Fatal Python error: Segmentation fault, when training t5x-XXL on a TPU Pod v3-32 #340

LeoLaugier · 2022-03-10T17:23:07Z

Hi,

I was able to train and infer prompt tuning with t5x-XXL on a TPU Pod v3-32 for my custom task defined from a TSV file, but I am seeing now an error and can't understand it.

I follow the instructions from prompt tuning to train and infer Prompt on a Pod Slice, except that the last libtpu_release gives an error TPUEmbeddingEngineState_Create not available in this library. so I install the release from February 15, 2022.
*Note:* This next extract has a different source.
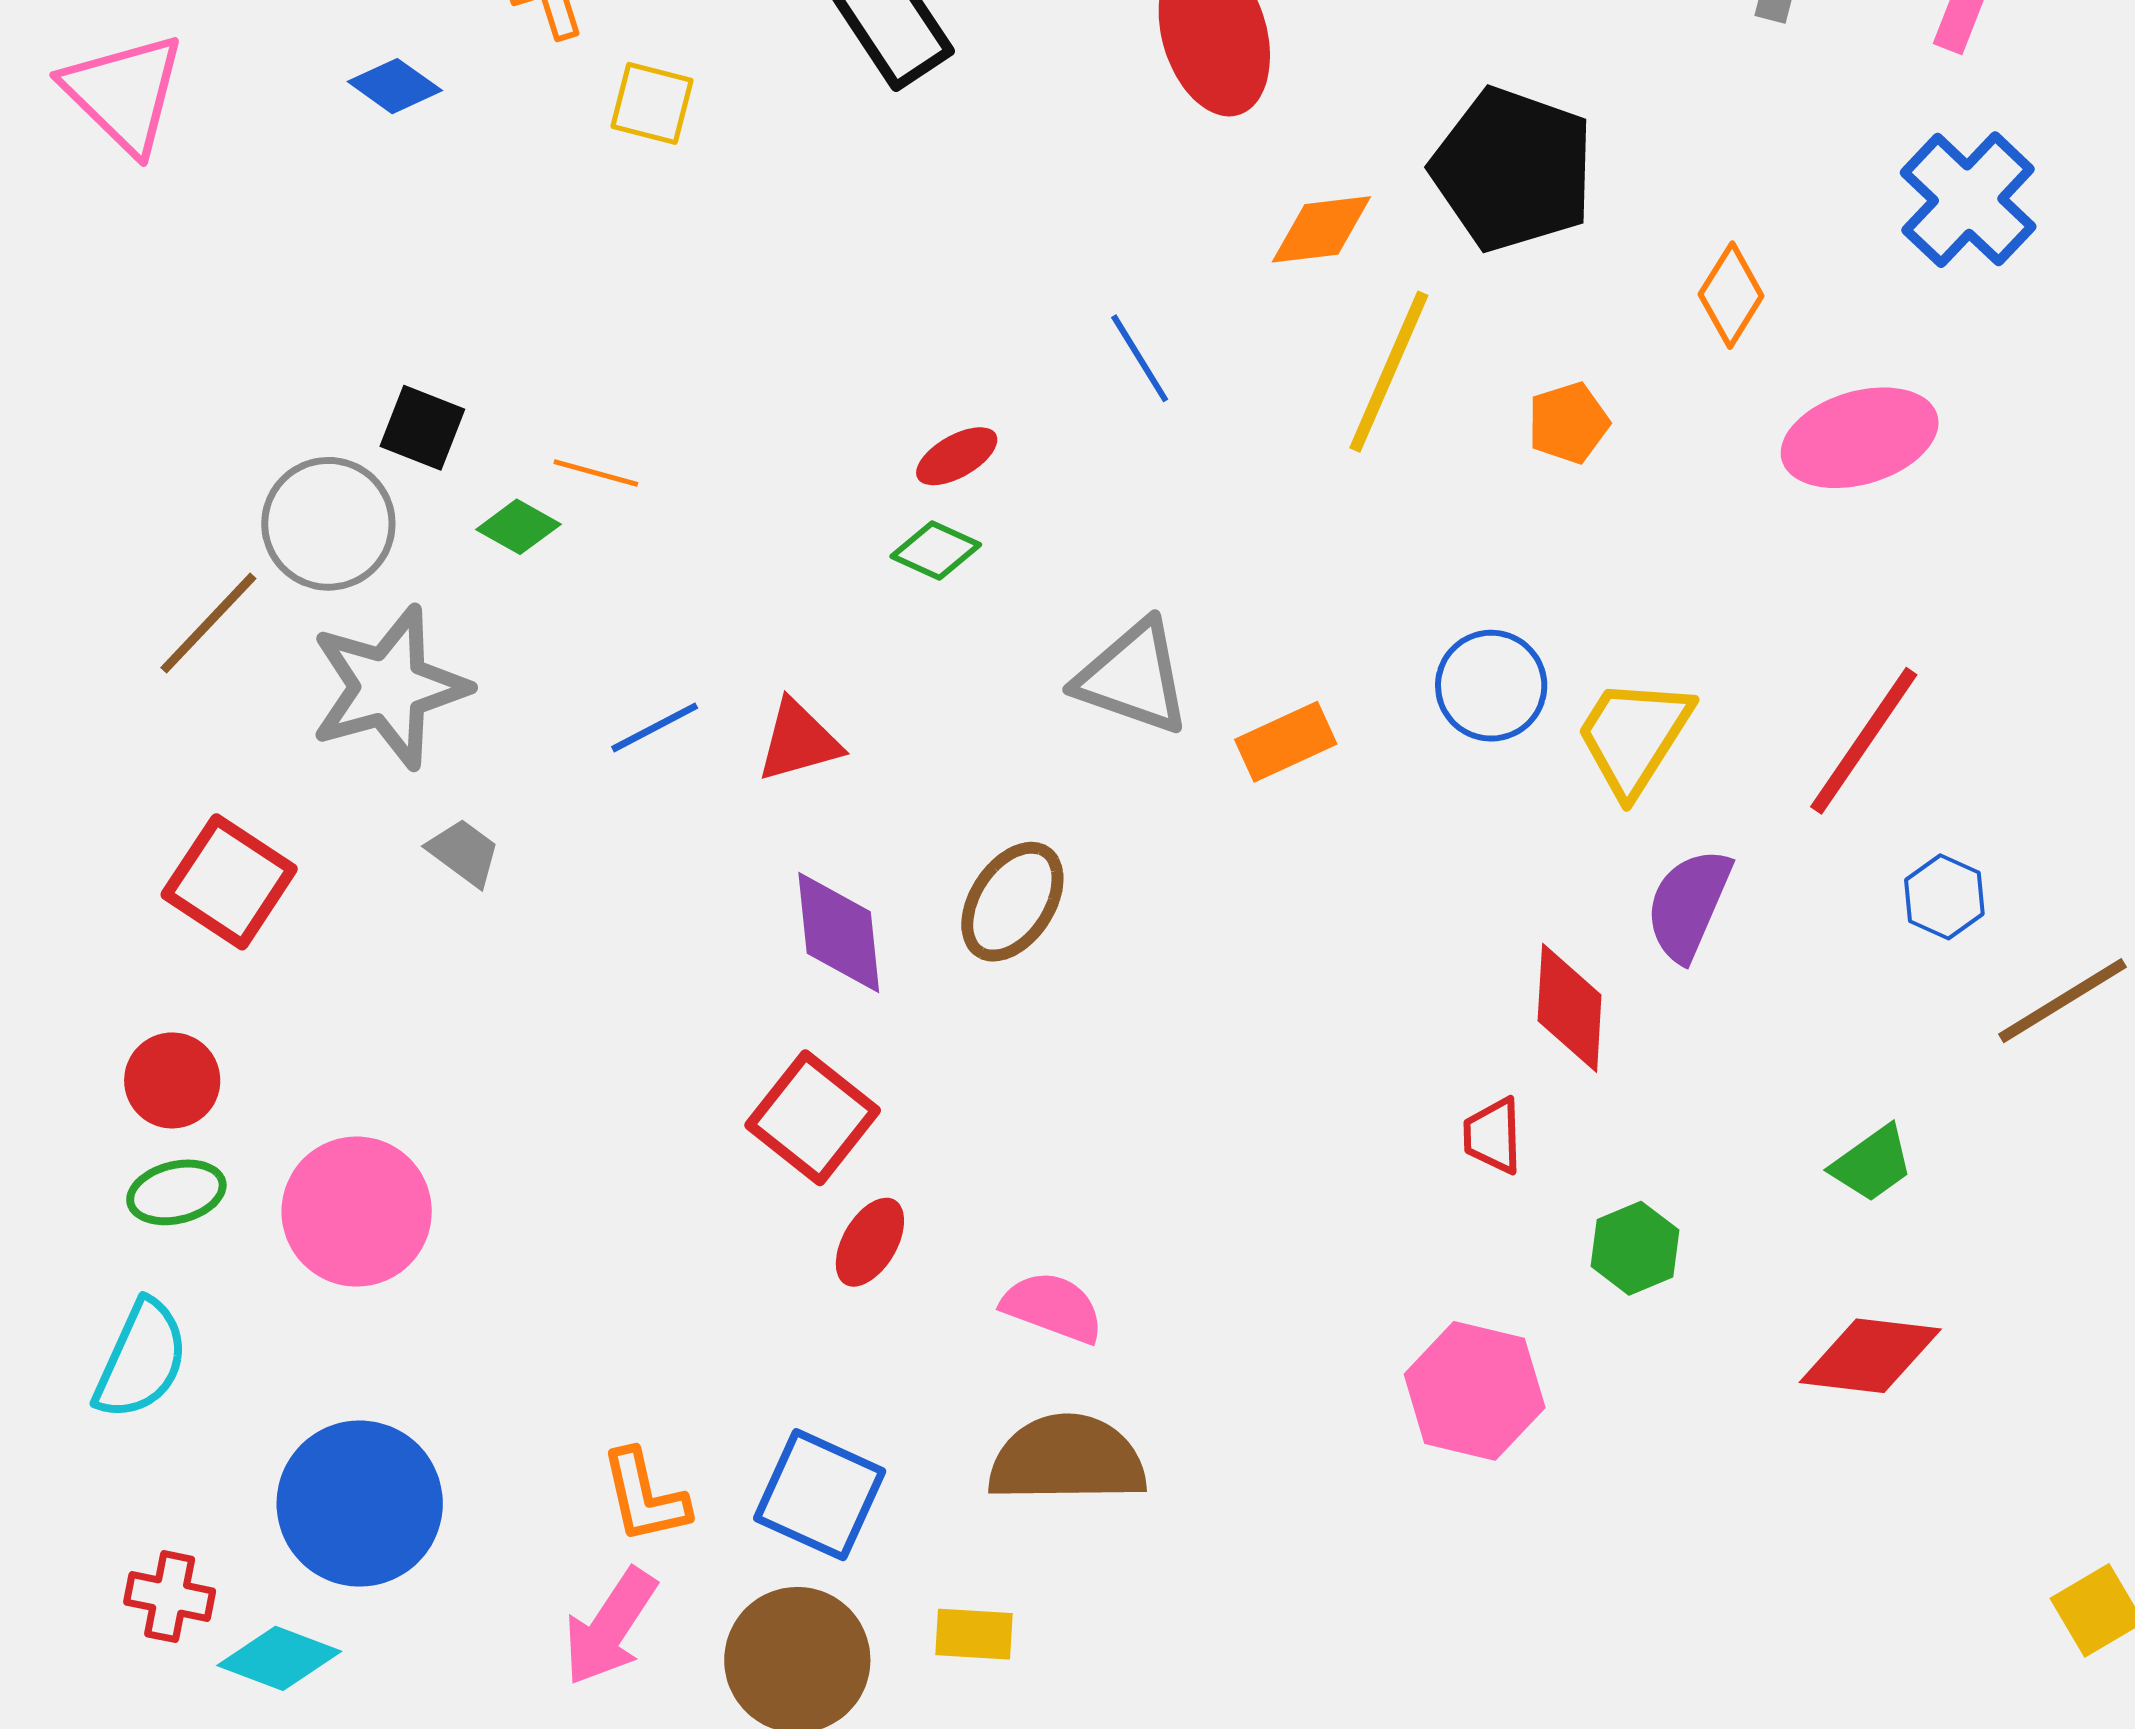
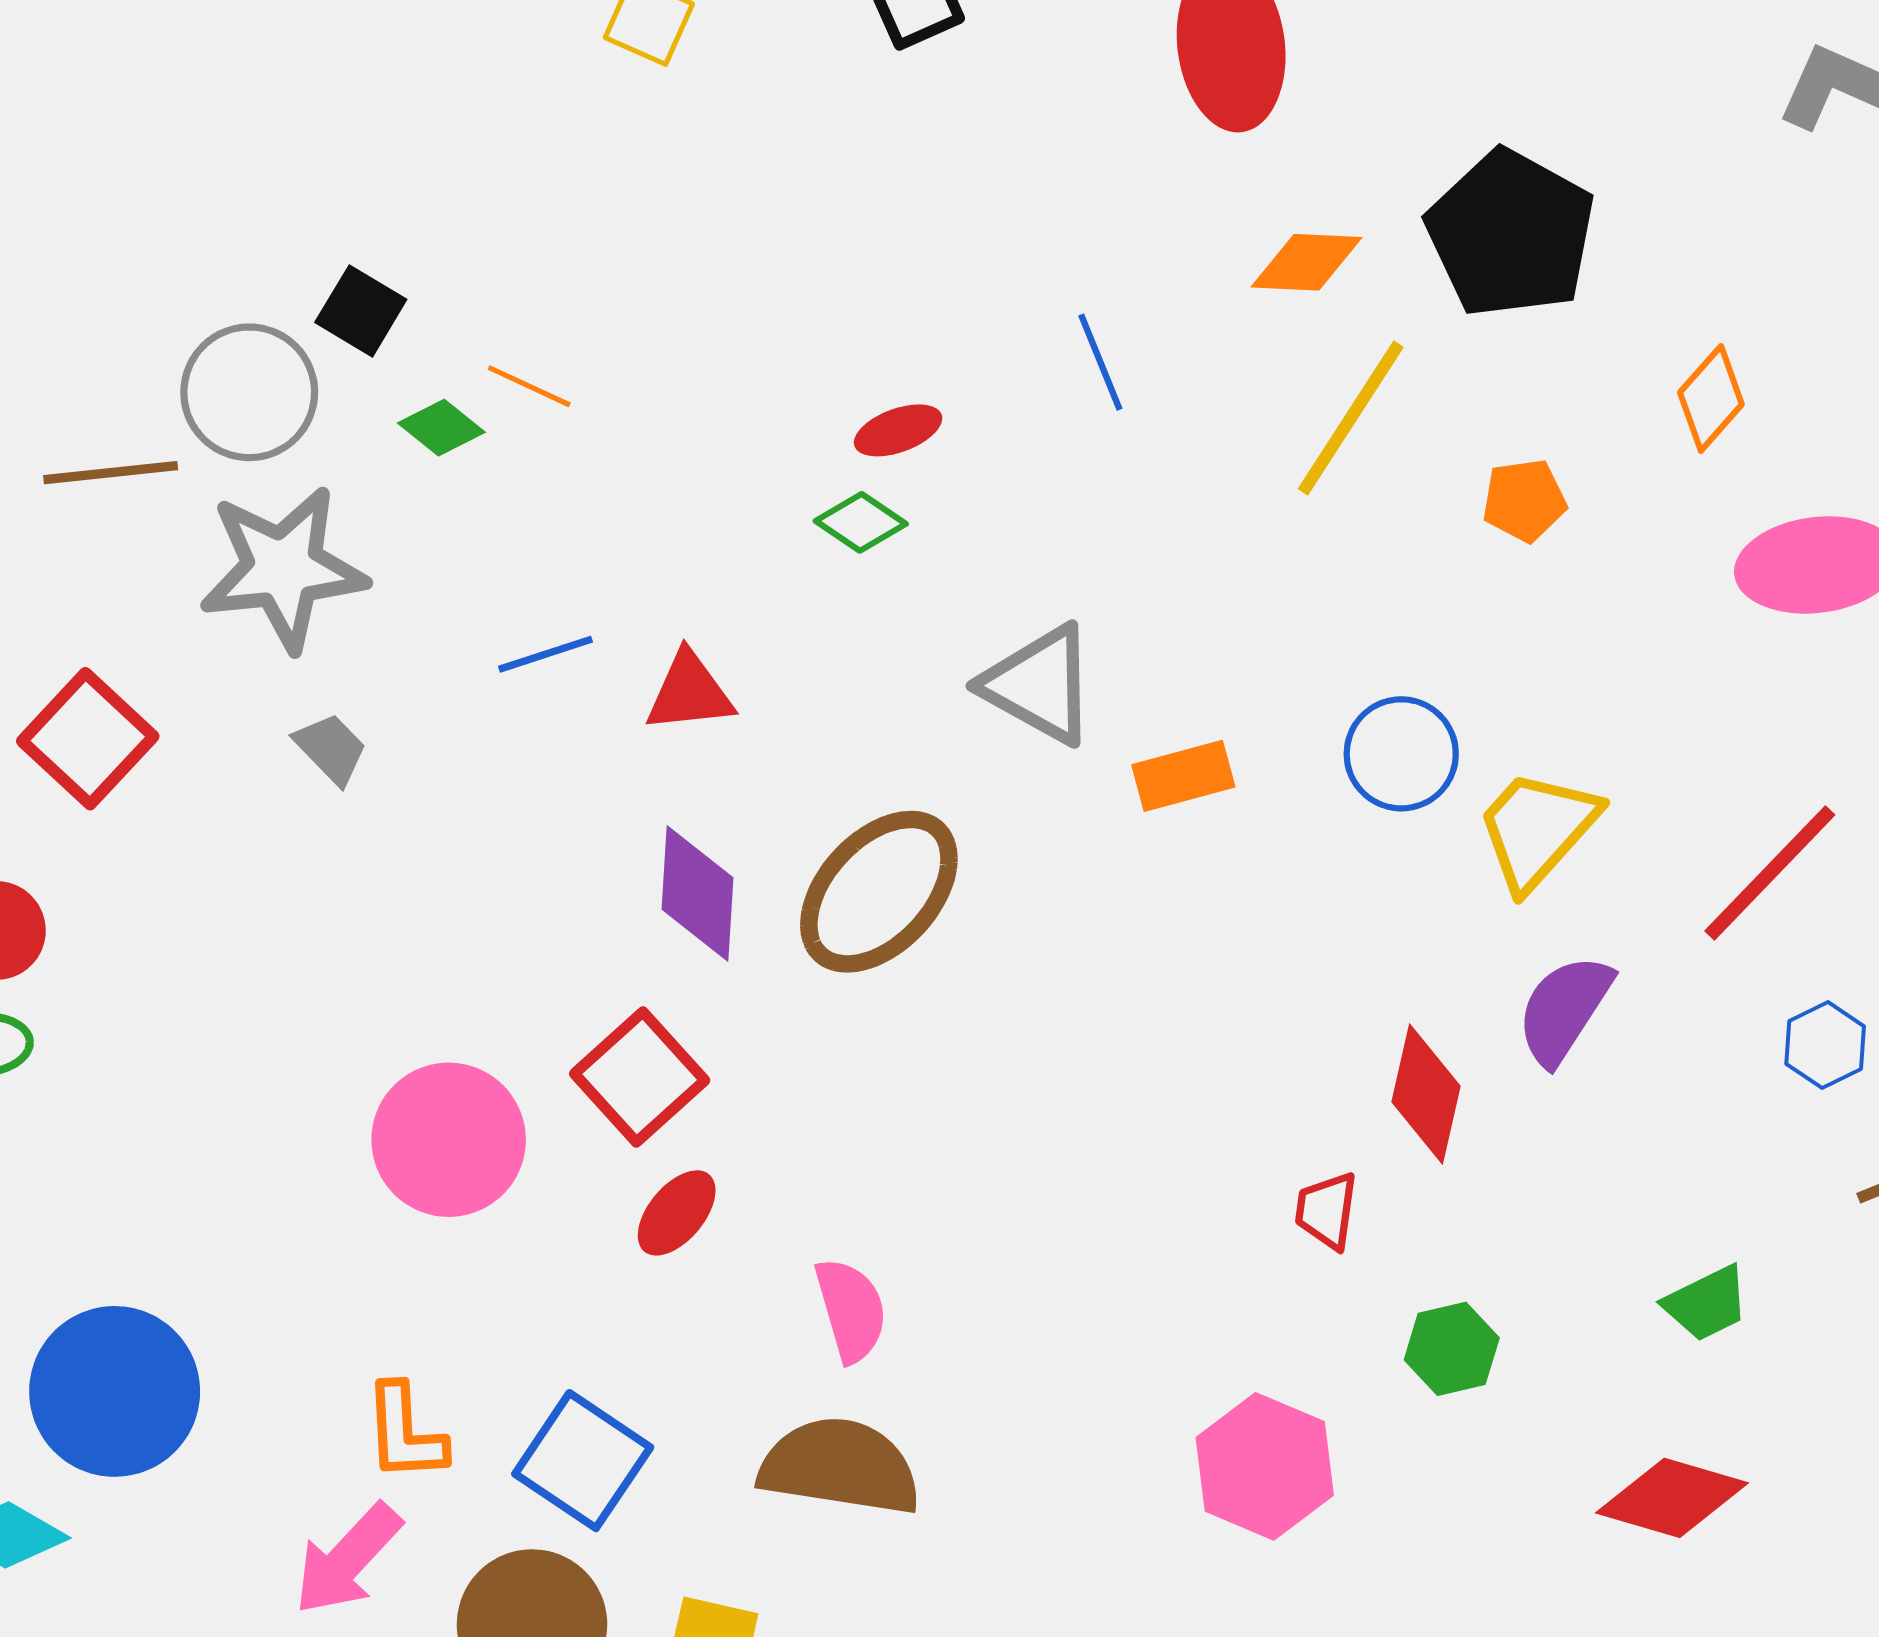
brown line: (208, 623) -> (111, 473), turned 31
brown ellipse: (1012, 902) -> (879, 892), size x1.4
pink circle: (357, 1212) -> (449, 1140), moved
pink semicircle: (1053, 1307) -> (851, 1310), turned 44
I run the following script


MODEL_DIR=${1:-${MODEL_DIR}}
TFDS_DATA_DIR=${2:-${TFDS_DATA_DIR}}

if [ -z ${MODEL_DIR} ] || [ -z ${TFDS_DATA_DIR} ]; then
                  echo "usage: ./rec_sys.sh gs://your-bucket/path/to/model_dir gs://your-bucket/path/to/tfds/cache"
                              exit 1
fi

T5X_DIR="`python3 -m prompt_tuning.scripts.find_module t5x`/.."
FLAXFORMER_DIR="`python3 -m prompt_tuning.scripts.find_module flaxformer`/.."
PROMPT_DIR="`python3 -m prompt_tuning.scripts.find_module prompt_tuning`/.."
echo "Searching for gin configs in:"
echo "- ${T5X_DIR}"
echo "- ${FLAXFORMER_DIR}"
echo "- ${PROMPT_DIR}"
echo "============================="
PRETRAINED_MODEL="gs://t5-data/pretrained_models/t5x/t5_1_1_lm100k_xxl/checkpoint_1100000"

python3 -m t5x.train \
                  --gin_search_paths="${T5X_DIR},${FLAXFORMER_DIR},${PROMPT_DIR}" \
                  --gin_file="prompt_tuning/configs/models/t5_1_1_xxl_prompt.gin" \
                  --gin_file="prompt_tuning/configs/runs/prompt_finetune.gin" \
                  --gin.MODEL_DIR="'${MODEL_DIR}'" \
                  --gin.BATCH_SIZE="16" \
                  --gin.MIXTURE_OR_TASK_NAME="'yelp'" \
                  --gin.MIXTURE_OR_TASK_MODULE="'task_dir.mytasks'" \
                  --gin.TASK_FEATURE_LENGTHS="{'inputs': 512, 'targets': 8}" \
                  --gin.USE_CACHED_TASKS="False" \
                  --gin.INITIAL_CHECKPOINT_PATH="'${PRETRAINED_MODEL}'" \
		  --gin.partitioning.PjitPartitioner.model_parallel_submesh="(4, 4, 1, 2)" \
                  --gin.TRAIN_STEPS="1_100_010" \

and get the following errors:
First:


tensorstore/internal/oauth2/google_auth_provider.cc:163: Credentials file not found. NOT_FOUND: $GOOGLE_APPLICATION_CREDENTIALS is not set or corrupt. 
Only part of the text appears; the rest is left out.